I didn’t write nearly as much as I hoped. But I planned my writing around work, around the allotment, around the rest of my life including holidays and family visits and friends and exercise and learning new stuff.

And I wrote.

My output last year wasn’t prolific. Far from it.

However, I now have a suite of products up for sale on Amazon and via Smashwords to a number of international markets. I have publication credits in a print magazine. If I produce as much this year, I’ll double the size of my suite. I’ll also have a little planetary system of stories in the same universe. Two universes, in fact.
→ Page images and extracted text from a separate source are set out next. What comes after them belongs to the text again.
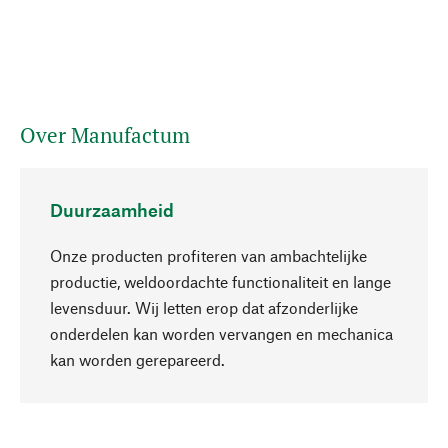
Over Manufactum
Duurzaamheid
Onze producten profiteren van ambachtelijke
productie, weldoordachte functionaliteit en lange
levensduur. Wij letten erop dat afzonderlijke
onderdelen kan worden vervangen en mechanica
Naar boven
kan worden gerepareerd.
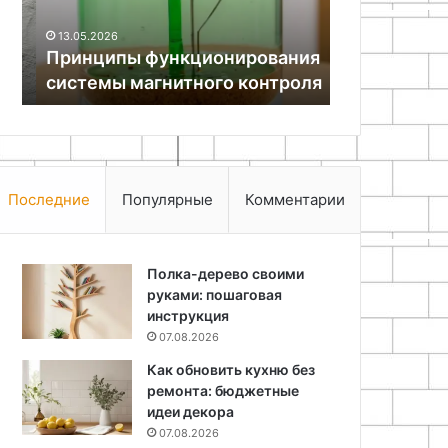
20.11.2025
в
8 предмето
13.05.2026
интерьер
Принципы функционирования
дизайнеры 
для
системы магнитного контроля
интерьер д
вау-
эффекта
Последние
Популярные
Комментарии
Полка-дерево своими
руками: пошаговая
инструкция
07.08.2026
Как обновить кухню без
ремонта: бюджетные
идеи декора
07.08.2026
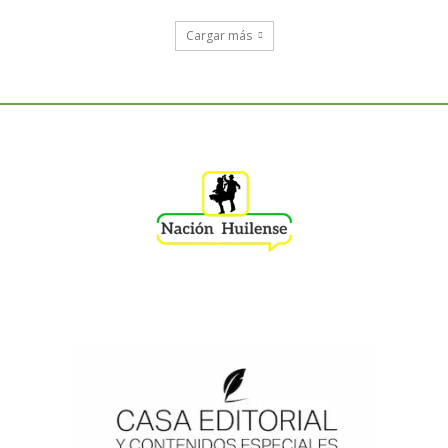
Cargar más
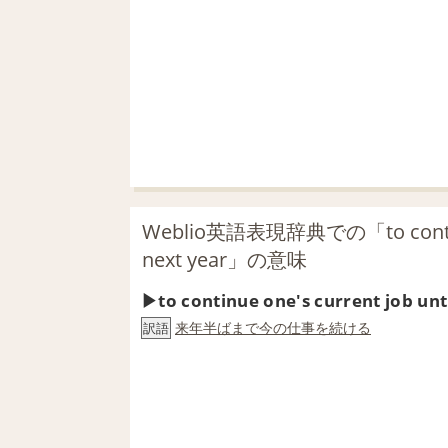
Weblio英語表現辞典での「to continue o
next year」の意味
to continue one's current job unt
来年半ばまで今の仕事を続ける
訳語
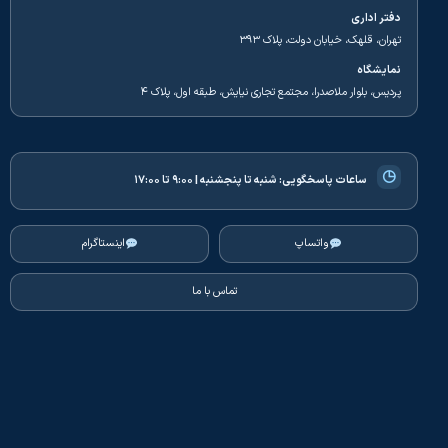
دفتر اداری
تهران، قلهک، خیابان دولت، پلاک ۳۹۳
نمایشگاه
پردیس، بلوار ملاصدرا، مجتمع تجاری نیایش، طبقه اول، پلاک ۴
◷
ساعات پاسخگویی:
شنبه تا پنجشنبه | ۹:۰۰ تا ۱۷:۰۰
واتساپ
اینستاگرام
تماس با ما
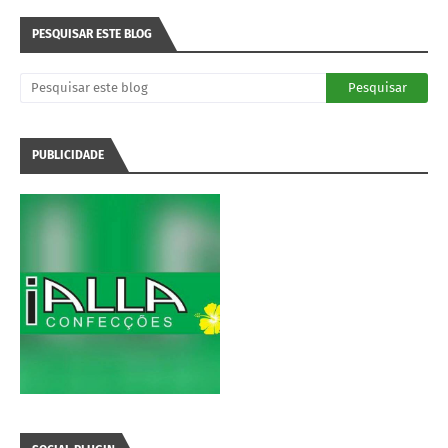
PESQUISAR ESTE BLOG
PUBLICIDADE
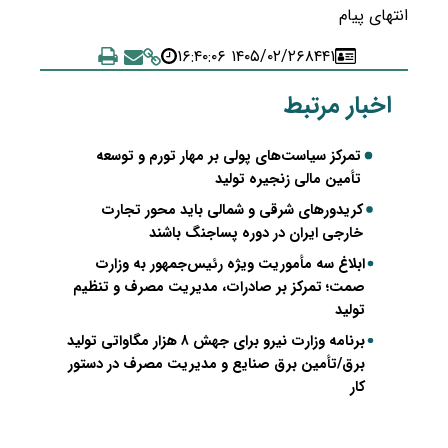
انتهای پیام
۱۴۰۵/۰۲/۲۶ ۱۶:۴۰:۰۶
۸۴۴۱
اخبار مرتبط
تمرکز سیاست‌های پولی بر مهار تورم و توسعه
تأمین مالی زنجیره تولید
کریدورهای شرقی و شمالی باید محور تجارت
خارجی ایران در دوره پساجنگ باشند
ابلاغ سه مأموریت ویژه رئیس‌جمهور به وزارت
صمت؛ تمرکز بر صادرات، مدیریت مصرف و تنظیم
تولید
برنامه وزارت نیرو برای جهش ۸ هزار مگاواتی تولید
برق/تأمین برق صنایع و مدیریت مصرف در دستور
کار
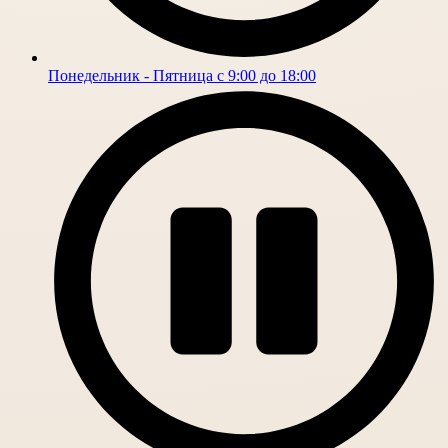
Понедельник - Пятница с 9:00 до 18:00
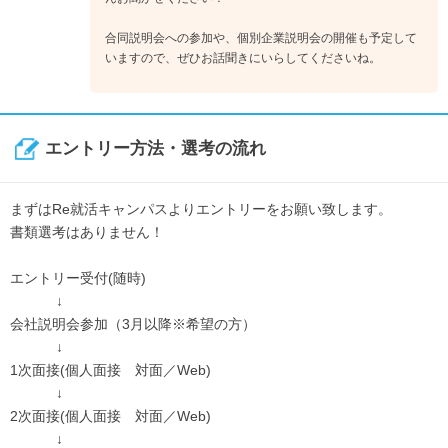
合同説明会への参加や、個別企業説明会の開催も予定して
いますので、ぜひお話聞きにいらしてくださいね。
エントリー方法・選考の流れ
まずはRe就活キャンパスよりエントリーをお願い致します。
書類選考はありません！
エントリー受付(随時)
↓
会社説明会参加（3月以降※希望の方）
↓
1次面接(個人面接 対面／Web)
↓
2次面接(個人面接 対面／Web)
↓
In ten years time, if I keep up the same leisurely pace of production and nothing else changes, I’ll have:

  • ten novels
  • ten novellas
  • two hundred short stories
  • ten non-fiction booklets
  • an as-yet-unplanned number of variety packs – novels+novellas, novels+shorts, twin novel packs, themed packs, character packs, etc. which add up to at least another hundred products
  • a 500-post blog

If I’d started this ten years ago, at this pace, even with all the life issues that cropped up in those years, how would that body of work make me feel?

Rather chuffed, I can tell you.

Never mind the state of publishing, the crisis of the internet, the downfall of western civilisation. Ignore it, and look at that body of work. I want to be able to look back in ten years and see that with my name against it.

Guardian Pix 2009, Shelves full of books

Image Credit: Guardian/Getty Images

What does your ten-year plan look like?